But 2014-15 again proved to a momentous year. Arvind Kejriwal successfully campaigned in 2014, making Delhiites believe that he had not deserted during his first term. His apology act worked and worked miraculously, giving his party an absolute majority of 67 seats in the 70 member Delhi assembly in the February 2015 polls.

But that is the midpoint where the AAP’s fall from grace starts.

Emboldened by the absolute majority, the party decided to shed some of it so common man style tags by comfortably accepting bungalows and big sized official vehicles. During the first tenure, the party had made a big issue of it, asking for flats and simple cars. People thought it was an exercise aimed at concentrating efforts to do some real good ground level politics like checking corruption, making roads better, making Delhi’s power supply round the clock, streamlining its public transportation system and working on Delhi safer for its people.

But when a wave of routine political acts started that were clearly anti-common man, the alternate view, that Kejriwal had deserted Delhi in February 2014 for selfish political motives and that he had just used the 2011 anti-corruption movement to further his political interests, started getting upper hand – and since then it has seen a flurry of developments that put AAP in clear dock.
Its Delhi government sent a proposal for massive salary increase in Delhi’s legislators. It appointed several AAP leaders on positions that were paid from the fund that could have been used for the larger public good. The case where it appointed 21 AAP leaders parliamentary secretaries , fully paid from the public fund, is being heard by the Election Commission of India for violating norms. Delhi had 7 ministers. One was jailed for faking his degrees and educational qualification. One was jailed for accepting bribe. One was jailed for involvement in a sex scandal. Several other MLAs have been embroiled in this or that controversy that a conscious voter would certainly detest. Clearly, there is a difference between hooliganism and anarchy and the acts of the AAP MLAs clearly fall in hooliganism category. Transport Minister Gopal Rai had to resign because of corruption allegations.

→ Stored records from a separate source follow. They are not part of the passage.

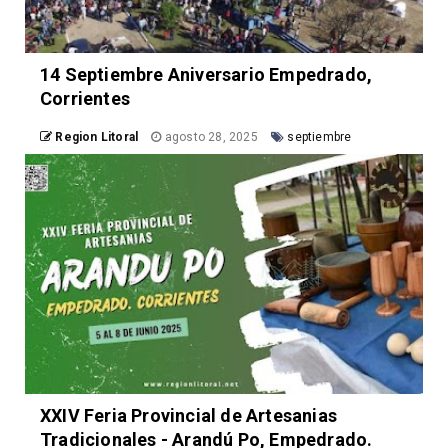
14 Septiembre Aniversario Empedrado,
Corrientes
Region Litoral
agosto 28, 2025
septiembre
XXIV Feria Provincial de Artesanias
Tradicionales - Arandú Po, Empedrado.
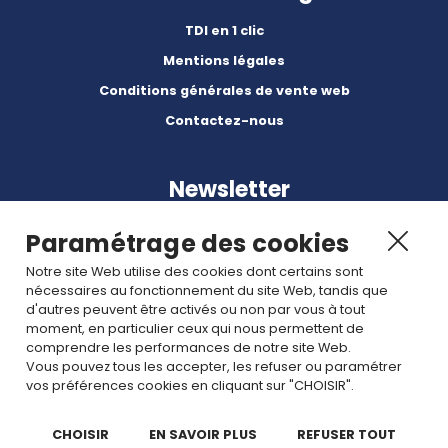
TDI en 1 clic
Mentions légales
Conditions générales de vente web
Contactez-nous
Newsletter
Paramétrage des cookies
Notre site Web utilise des cookies dont certains sont
nécessaires au fonctionnement du site Web, tandis que
d'autres peuvent être activés ou non par vous à tout
Abonnez-vous à nos dernières nouvelles et articles.
moment, en particulier ceux qui nous permettent de
comprendre les performances de notre site Web.
Vous pouvez tous les accepter, les refuser ou paramétrer
Rejoignez nous
vos préférences cookies en cliquant sur "CHOISIR".
CHOISIR
EN SAVOIR PLUS
REFUSER TOUT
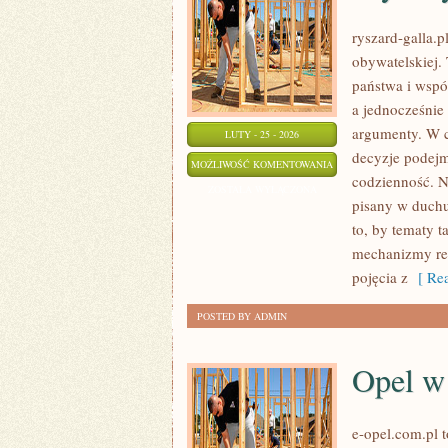
ryszard-galla.p
obywatelskiej.
państwa i wspó
a jednocześnie
argumenty. W c
LUTY - 25 - 2026
decyzje podejm
WYBORY
MOŻLIWOŚĆ KOMENTOWANIA
codzienność. No
I
ZOSTAŁA WYŁĄCZONA
pisany w duchu
KAMPANIE
to, by tematy 
mechanizmy rep
pojęcia z
[ Rea
POSTED BY ADMIN
Opel w
e-opel.com.pl 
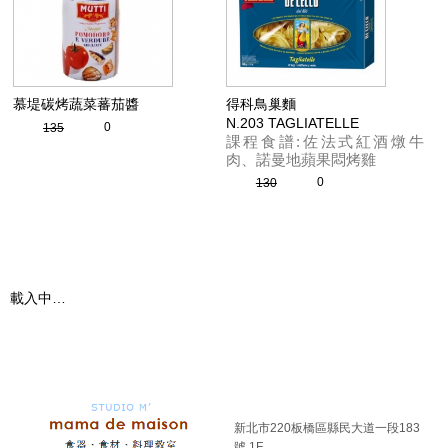
慕堤碳烤蔬菜蕃茄醬
得科鳥巢麵
N.203 TAGLIATELLE
0
135
課程食譜:佐法式紅酒燉牛
肉、諾曼地蘋果悶烤雞
0
130
載入中…
新北市220板橋區縣民大道一段183
號 1F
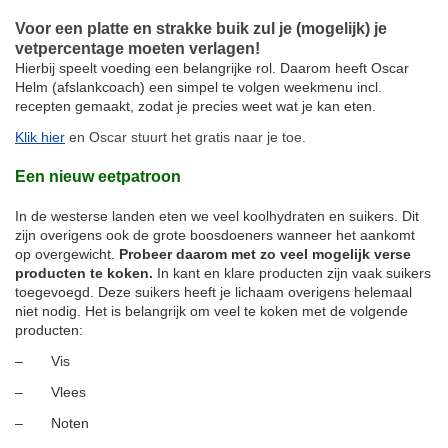
Voor een platte en strakke buik zul je (mogelijk) je
vetpercentage moeten verlagen!
Hierbij speelt voeding een belangrijke rol. Daarom heeft Oscar
Helm (afslankcoach) een simpel te volgen weekmenu incl.
recepten gemaakt, zodat je precies weet wat je kan eten.
Klik hier
en Oscar stuurt het gratis naar je toe.
Een nieuw eetpatroon
In de westerse landen eten we veel koolhydraten en suikers. Dit
zijn overigens ook de grote boosdoeners wanneer het aankomt
op overgewicht.
Probeer daarom met zo veel mogelijk verse
producten te koken.
In kant en klare producten zijn vaak suikers
toegevoegd. Deze suikers heeft je lichaam overigens helemaal
niet nodig. Het is belangrijk om veel te koken met de volgende
producten:
– Vis
– Vlees
– Noten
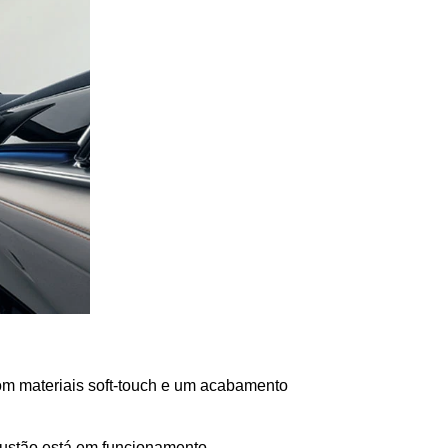
om materiais soft-touch e um acabamento 
bustão está em funcionamento.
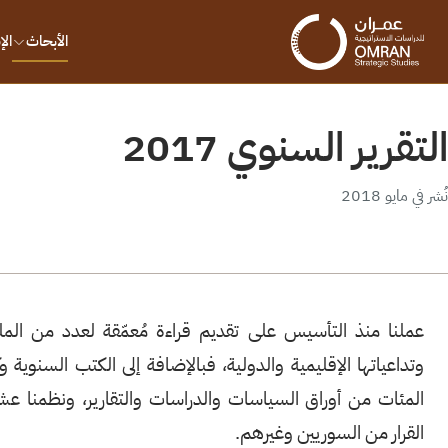
الأبحاث
ال
التقرير السنوي 2017
نُشر في مايو 2018
عملنا منذ التأسيس على تقديم قراءة مُعمّقة لعدد من المل
وتداعياتها الإقليمية والدولية، فبالإضافة إلى الكتب السنوية و
المئات من أوراق السياسات والدراسات والتقارير، ونظمنا ع
القرار من السوريين وغيرهم.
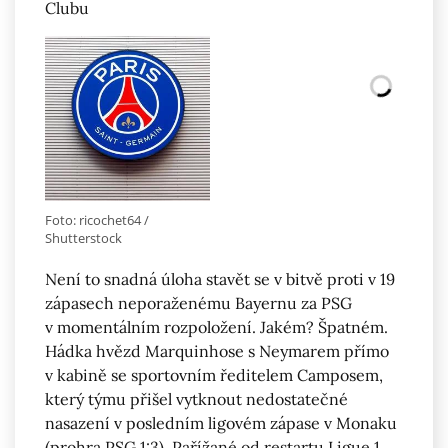
Clubu
Foto: ricochet64 /
Shutterstock
Není to snadná úloha stavět se v bitvě proti v 19
zápasech neporaženému Bayernu za PSG
v momentálním rozpoložení. Jakém? Špatném.
Hádka hvězd Marquinhose s Neymarem přímo
v kabině se sportovním ředitelem Camposem,
který týmu přišel vytknout nedostatečné
nasazení v posledním ligovém zápase v Monaku
(prohra PSG 1:3). Pařížané od restartu
Ligue 1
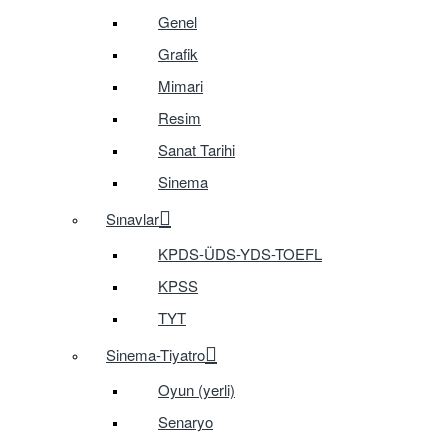
Genel
Grafik
Mimari
Resim
Sanat Tarihi
Sinema
Sınavlar
KPDS-ÜDS-YDS-TOEFL
KPSS
TYT
Sinema-Tiyatro
Oyun (yerli)
Senaryo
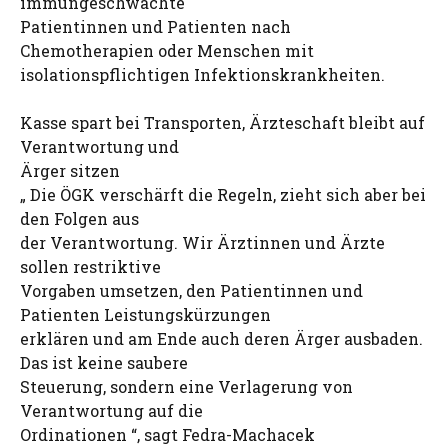
immungeschwächte
Patientinnen und Patienten nach
Chemotherapien oder Menschen mit
isolationspflichtigen Infektionskrankheiten.
Kasse spart bei Transporten, Ärzteschaft bleibt auf
Verantwortung und
Ärger sitzen
„ Die ÖGK verschärft die Regeln, zieht sich aber bei
den Folgen aus
der Verantwortung. Wir Ärztinnen und Ärzte
sollen restriktive
Vorgaben umsetzen, den Patientinnen und
Patienten Leistungskürzungen
erklären und am Ende auch deren Ärger ausbaden.
Das ist keine saubere
Steuerung, sondern eine Verlagerung von
Verantwortung auf die
Ordinationen “, sagt Fedra-Machacek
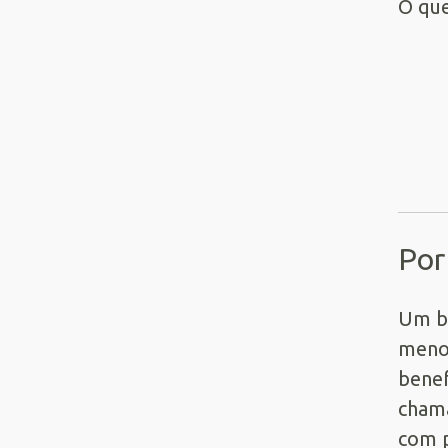
O que
Por
Um b
meno
benef
chama
com p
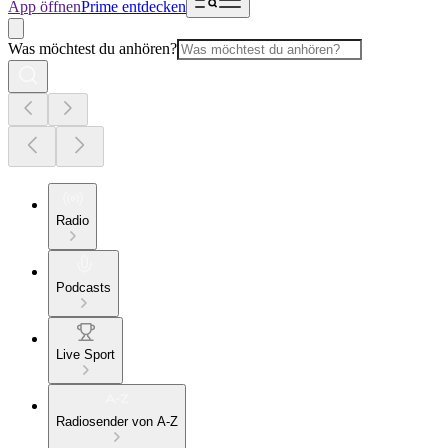
App öffnen
Prime entdecken
Was möchtest du anhören?
Radio
Podcasts
Live Sport
Radiosender von A-Z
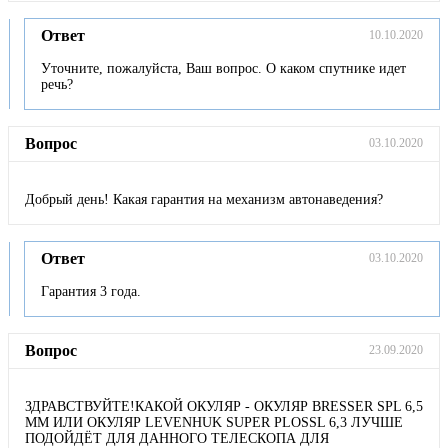
Ответ
10.10.2020
Уточните, пожалуйста, Ваш вопрос. О каком спутнике идет
речь?
Вопрос
03.10.2020
Добрый день! Какая гарантия на механизм автонаведения?
Ответ
03.10.2020
Гарантия 3 года.
Вопрос
23.09.2020
ЗДРАВСТВУЙТЕ!КАКОЙ ОКУЛЯР - ОКУЛЯР BRESSER SPL 6,5
ММ ИЛИ ОКУЛЯР LEVENHUK SUPER PLOSSL 6,3 ЛУЧШЕ
ПОДОЙДЁТ ДЛЯ ДАННОГО ТЕЛЕСКОПА ДЛЯ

Then there are other controversies like the AAP turning into Arvind Kejriwal’s personal fiefdom. Every voice that speaks against Kejriwal, is either expelled from the party, like we saw in case of Yogendra Yadav and Prashant Bhushan, two AAP’s founding members, or is crushed and silenced, like we saw in case of Dharamvira Gandhi and Harinder Singh Khalsa, two AAP MPs from Punjab, who have literally been shunted out for speaking against Kejriwal.

And as the party is looking a political spread beyond Delhi, especially in Punjab and Goa, it is dealing with controversies from those places as well because it has sought an organic route to grow in these two states, hijacking leaders and workers from other parties. Many AAP Punjab leaders, who were earlier in other parties, are facing corruption allegations. The party that had made system cleansing its founding principle had to sack its Punjab chief for taking cash for allotting tickets. Then there are allegations of sex scandals from Punjab involving AAP leaders which are doing rounds. And even in Delhi, Sandeep Kumar, the Women and Child Welfare minister, was not the first one facing allegations of criminal acts against women. Another MLA Amanatullah was arrested on allegations of threatening and eve-teasing by a woman. Another Delhi lawmaker and former minister, Somnath Bharti, was sent to jail in a domestic violence case.

Delhi is 18 months old for the AAP and it government is deeply entrenched in controversies associated with the party. Punjab’s battle has got in full throttle and is throwing its share of muck in the cauldron. Let’s see what Goa has to offer as its electoral battle hots up.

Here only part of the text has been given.